The report highlights several reforms that have been undertaken in some critical areas of the service with the objective of transforming the public service to be more responsive to the needs of the Ghanaian public.
Mrs Bridget Katsriku, PSC Chairman, launching the report, said it focused on the institutional perspective, around three thematic areas including effective leadership, human resource management and development, and transparency and accountability.
She said the report establishes the baseline on human resource management practices in the service, against which future progress could be measured overtime.
She said the report was based on data collected from a cross section of the Public Service (PS); and 86 out of the 105 Public Service Organizations (PSOs) which were randomly selected responded, representing 82 per cent of the response rate.
Mrs Katsriku said the report revealed that there is a huge gender disparity in the leadership of public service organizations as 80 per cent of the leadership were men. And also that 90 per cent of the administrative heads of PSOs have first degrees or higher and 42 per cent has professional qualifications in law.

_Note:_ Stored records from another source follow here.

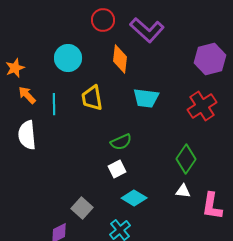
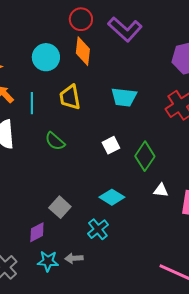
orange diamond: (120, 59) -> (83, 51), moved
green semicircle: (121, 142) -> (55, 141), moved, turned 65
green diamond: (186, 159) -> (145, 156), moved
white square: (117, 169) -> (111, 145), moved

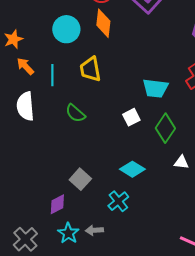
cyan trapezoid: (124, 97) -> (155, 88), moved
cyan star: (48, 261) -> (68, 233), turned 30

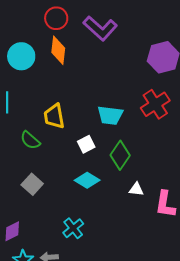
yellow trapezoid: (90, 69) -> (54, 116), moved
cyan diamond: (132, 169) -> (87, 180), moved
gray square: (80, 179) -> (32, 184), moved

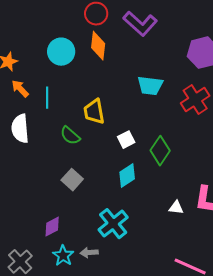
cyan trapezoid: (110, 115) -> (150, 86), moved
cyan diamond: (87, 180) -> (127, 176), turned -65
white triangle: (136, 189) -> (176, 208), moved
cyan cross: (73, 228) -> (113, 224), size x1.4

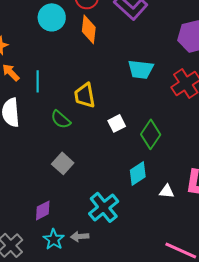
cyan circle: (61, 52) -> (52, 17), moved
cyan diamond: (127, 176) -> (138, 173), moved

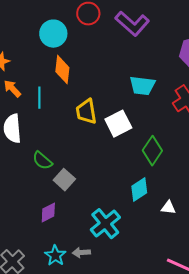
orange diamond: (89, 29) -> (62, 70), moved
green semicircle: (61, 119) -> (42, 161), moved
white square: (117, 123) -> (118, 124), moved, size x1.5
purple diamond: (43, 210) -> (48, 213), moved

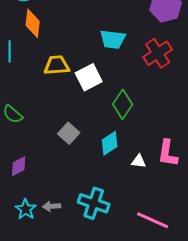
yellow trapezoid: (86, 112) -> (57, 65), turned 96
gray square: (64, 180) -> (69, 133), moved
cyan cross: (105, 224) -> (94, 203), moved, turned -32

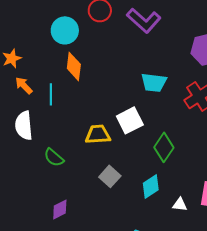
yellow trapezoid: (57, 65) -> (98, 134), moved

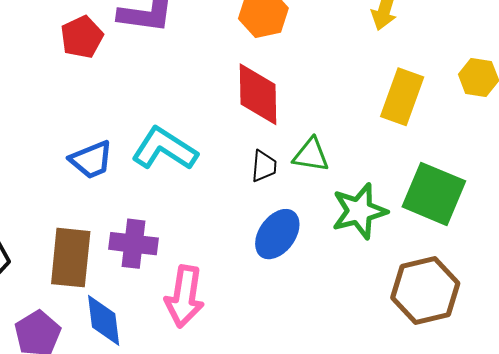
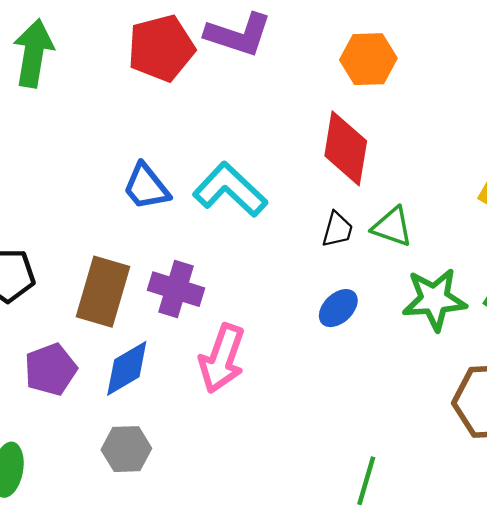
red pentagon: (82, 37) -> (161, 48), size x1.4
blue trapezoid: (91, 160) -> (146, 187), turned 63
blue ellipse: (277, 234) -> (338, 308), size x0.7
blue diamond: (104, 320) -> (127, 368), turned 56

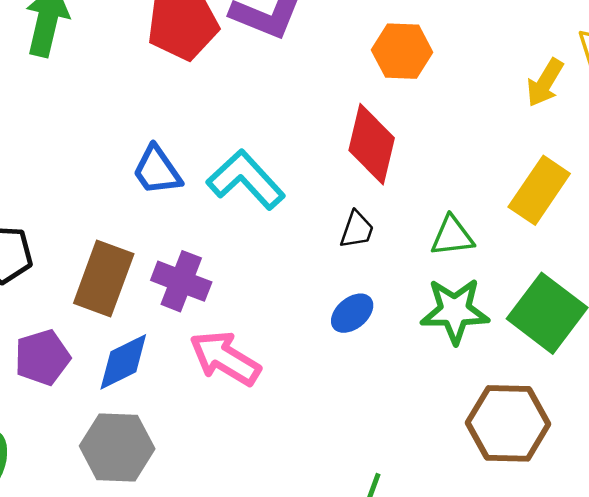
green triangle: (392, 227) -> (452, 236), moved, turned -30
pink arrow: (222, 358) -> (225, 358), turned 98
gray hexagon: (126, 449) -> (117, 447), size x1.4

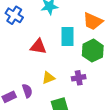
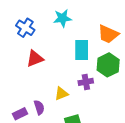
red triangle: (38, 47) -> (35, 59), moved, turned -30
purple cross: (79, 78) -> (86, 82), moved

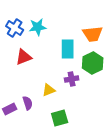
cyan star: (62, 18) -> (38, 27), moved
orange trapezoid: (108, 34) -> (93, 34), turned -30

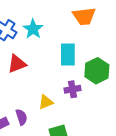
cyan star: (38, 27) -> (33, 29), turned -30
orange trapezoid: (93, 34) -> (84, 16), moved

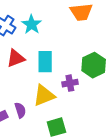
cyan rectangle: (68, 54) -> (45, 62), moved
yellow triangle: (46, 102) -> (44, 96), size x1.5

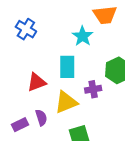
cyan star: (32, 24) -> (83, 36), moved
red triangle: (16, 58) -> (37, 82), moved

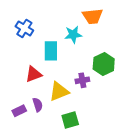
cyan star: (83, 36) -> (73, 35), turned 30
cyan rectangle: (67, 67) -> (51, 51), moved

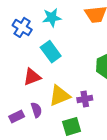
cyan star: (73, 35) -> (52, 18), moved
cyan rectangle: (51, 51) -> (51, 52), turned -36
purple cross: (82, 80) -> (85, 99), moved

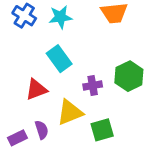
blue cross: (22, 27) -> (24, 16), moved
purple cross: (85, 99) -> (93, 85), moved
green square: (72, 126) -> (102, 130), moved

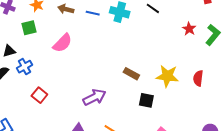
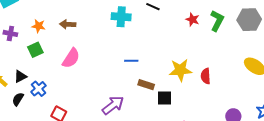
blue line: (93, 13) -> (131, 61), moved
brown rectangle: (131, 74) -> (146, 85), moved
red semicircle: (198, 78) -> (206, 76), moved

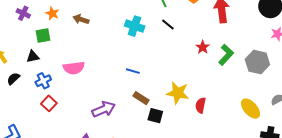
pink semicircle: (71, 58) -> (74, 68), moved, turned 35
black triangle: (20, 76) -> (33, 57), moved
blue cross: (39, 89) -> (43, 81), moved

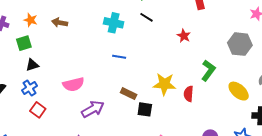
green L-shape: (226, 55) -> (208, 71), moved
black triangle: (33, 57) -> (32, 65), moved
pink semicircle: (74, 68) -> (73, 84), moved
blue line: (133, 71) -> (119, 57), moved

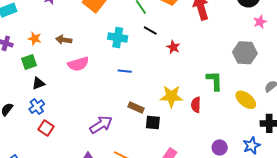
red star: (184, 36) -> (173, 47), moved
green L-shape: (208, 71) -> (215, 81), turned -35
pink semicircle: (73, 84) -> (78, 64), moved

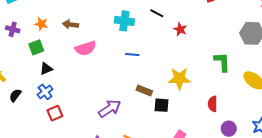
red semicircle: (196, 105) -> (213, 104), moved
red square: (46, 128) -> (55, 113), turned 35

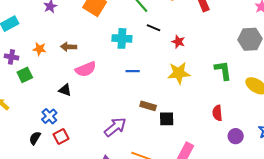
green square: (36, 47) -> (25, 75), moved
black triangle: (46, 69) -> (65, 90), moved, turned 48
yellow star: (179, 79) -> (179, 73), moved
black semicircle: (15, 95) -> (35, 138), moved

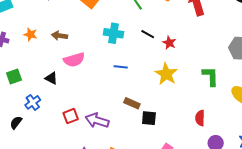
black line: (154, 28) -> (148, 34), moved
yellow star: (179, 73) -> (166, 74), turned 30
green square: (25, 75) -> (14, 77), moved
purple arrow: (115, 127) -> (97, 120), turned -130
red square: (61, 136) -> (71, 116), moved

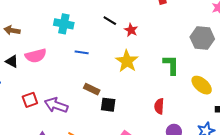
cyan cross: (114, 33) -> (64, 24), moved
brown arrow: (60, 36) -> (12, 30), moved
pink semicircle: (74, 60) -> (36, 56), moved

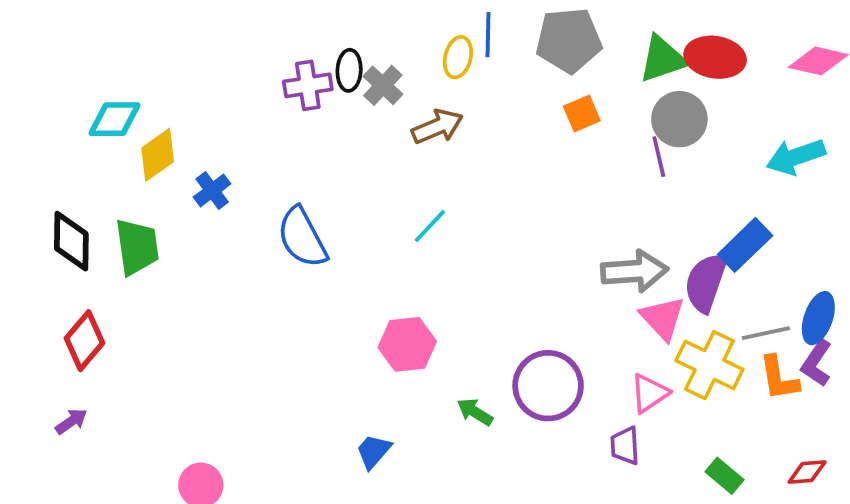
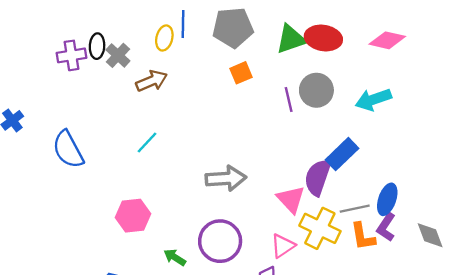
gray circle: (679, 119) -> (316, 90), moved
gray arrow: (634, 271) -> (226, 178), moved

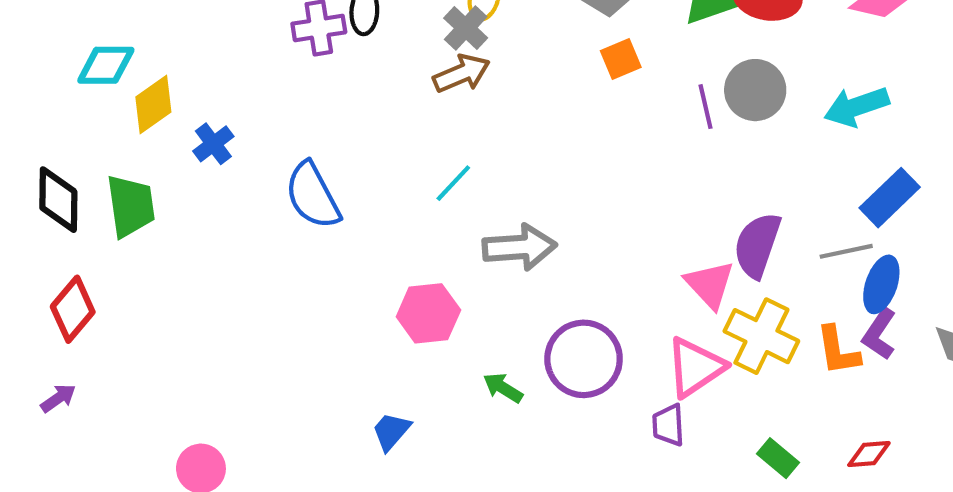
gray cross: (118, 55) -> (466, 28), moved
blue rectangle: (342, 154) -> (890, 198), moved
gray arrow: (226, 178) -> (519, 247), moved
gray line: (355, 209) -> (846, 251), moved
pink triangle: (283, 246) -> (695, 367), size x1.4

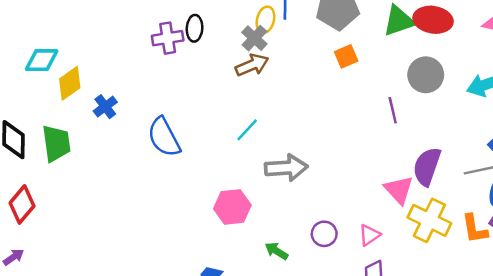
purple line: (706, 107) -> (393, 110), moved
purple circle: (584, 359) -> (324, 234), size x0.6
pink triangle: (695, 367) -> (369, 235), moved, size x0.6

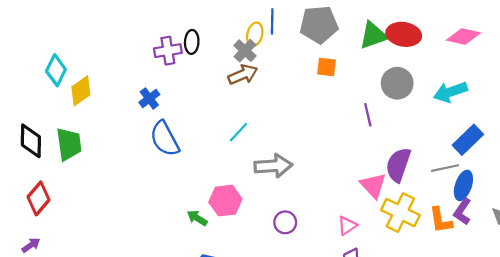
orange square: (346, 56) -> (326, 67), turned 30
cyan diamond: (42, 60) -> (56, 70), turned -64
blue cross: (105, 107) -> (149, 98), moved
purple circle: (324, 234) -> (285, 222), moved
green arrow: (276, 251) -> (197, 218), moved

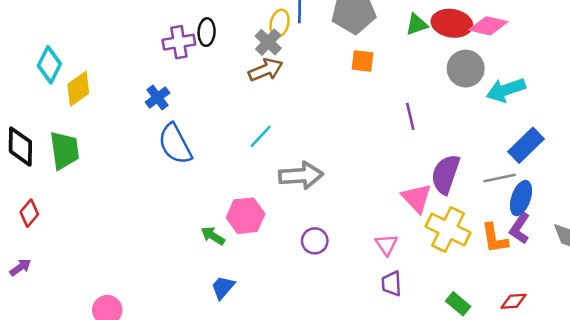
green triangle: (373, 35) -> (417, 25), size x0.7
pink diamond: (463, 37) -> (488, 26), moved
gray circle: (397, 83) -> (466, 69), moved
red diamond: (38, 198) -> (29, 213), size x0.7
pink triangle: (347, 226) -> (386, 245), turned -30

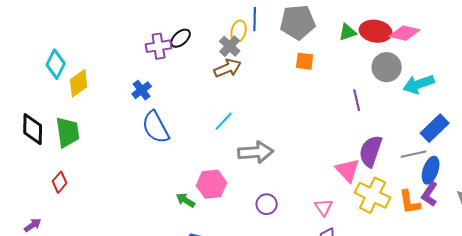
black ellipse: (207, 32) -> (181, 38), turned 45
purple line: (410, 116) -> (357, 100), moved
red diamond: (29, 213) -> (60, 182), moved

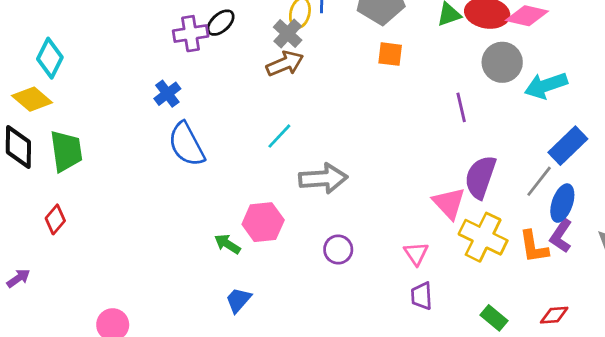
yellow diamond: (79, 83) -> (32, 99), moved, turned 76
gray line: (414, 154) -> (539, 181), turned -40

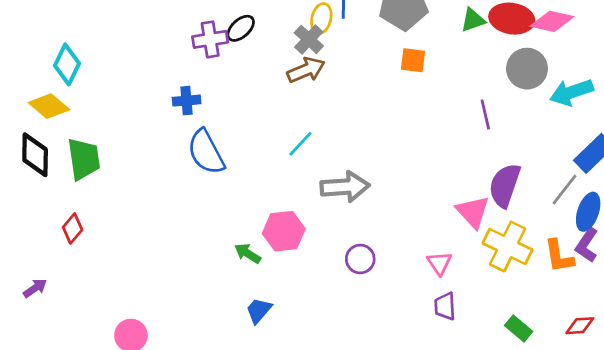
blue cross: (167, 94) -> (187, 101), turned 32

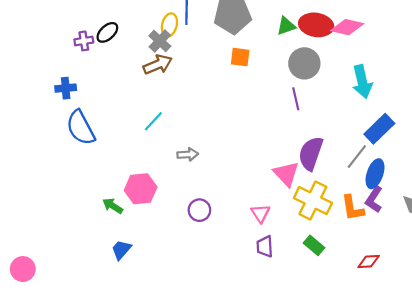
purple cross: (210, 39) -> (84, 41), size x0.7
gray circle: (527, 69) -> (304, 63), moved
cyan arrow: (571, 92) -> (362, 82), turned -84
gray arrow: (345, 187) -> (188, 154), size x0.6
green rectangle: (519, 328) -> (314, 245), moved

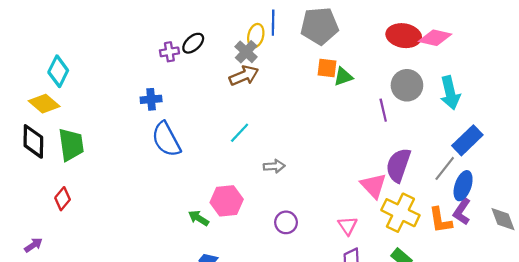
green triangle: (286, 26) -> (343, 77), moved
gray circle: (304, 63) -> (407, 85), moved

She said that the report also showed that the majority of administrative heads of PSOs were within the age brackets of 55 to 59 indicating that there was the need for a succession plan since most of them may retire soon.
She said “leadership engagement with internal stakeholders was found to be adequate while leadership engagement with external stakeholders was found to be weak. Managerial skills were also lacking at the various levels of leadership in the public service”.
Mrs Katsriku said the report also found that recruitment policies and procedures have not been adhered to, as only 16 per cent of organizations surveyed indicated that they advertised vacancies.
She said majority of staff did not take their annual leave as required by the regulation, representing only 7.6 per cent in 2014, adding that the inability of staff to take their annual leave so as to rest and rejuvenate would affect performance and productivity adversely.
Mrs Katsriku said out of a total workforce of 4,073 in the organizations surveyed, 69 per cent were male, 31 per cent female and 0.98 per cent were persons with disability and this reveals the limited opportunities available for persons with disability.
She said response on the issue of corruption revealed that 23 per cent represented charging of illegal fees for service, 21 per cent used office logistics for private gains, 8 per cent for gifts and payment from suppliers, and 11 per cent for stealing of office equipment and embezzlement.
She said the report highlights the strengths and weaknesses of the service and urged stakeholders to reinforce the strengths and address the weaknesses towards building a strong and vibrant service.
Mrs Katsriku said the report pointed to a compelling need to build a result-oriented culture within the PS such that there are clear lines of accountability and clearly defined performance standards for various categories of workers right from leadership to junior staff with appropriate rewards and sanctions for good and poor performances.
Mrs Katsriku reiterated the commission’s plan of engaging each organization one-on-one especially those whose practices were found wanting to ensure that they change for the better.
She urged stakeholders to study the report and give the commission feedback on any shortcomings and how to improve on future reports.
Madam Justine Townsend, Second Secretary and Consul, Australian High Commission, said the report was a result of the partnership between the Australian government and the PSC to support sector reforms in Ghana.
She said the collaboration between the Australian government and Ghana goes beyond shared heritage to include strengthening institutional capacity to provide sustainable organizational development.
Madam Townsend expressed the hope that the report can be used as a reference point for future reports and to improve performance of stakeholders in their various organizations.